## Aim of the exercise
Pull out every line with the word "both" from the entries below.

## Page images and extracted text
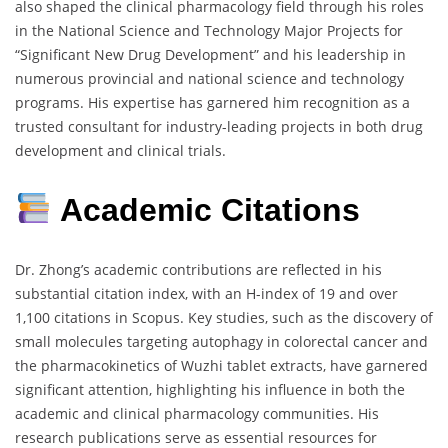
also shaped the clinical pharmacology field through his roles
in the National Science and Technology Major Projects for
“Significant New Drug Development” and his leadership in
numerous provincial and national science and technology
programs. His expertise has garnered him recognition as a
trusted consultant for industry-leading projects in both drug
development and clinical trials.
Academic Citations
Dr. Zhong’s academic contributions are reflected in his
substantial citation index, with an H-index of 19 and over
1,100 citations in Scopus. Key studies, such as the discovery of
small molecules targeting autophagy in colorectal cancer and
the pharmacokinetics of Wuzhi tablet extracts, have garnered
significant attention, highlighting his influence in both the
academic and clinical pharmacology communities. His
research publications serve as essential resources for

## Task output
trusted consultant for industry-leading projects in both drug
significant attention, highlighting his influence in both the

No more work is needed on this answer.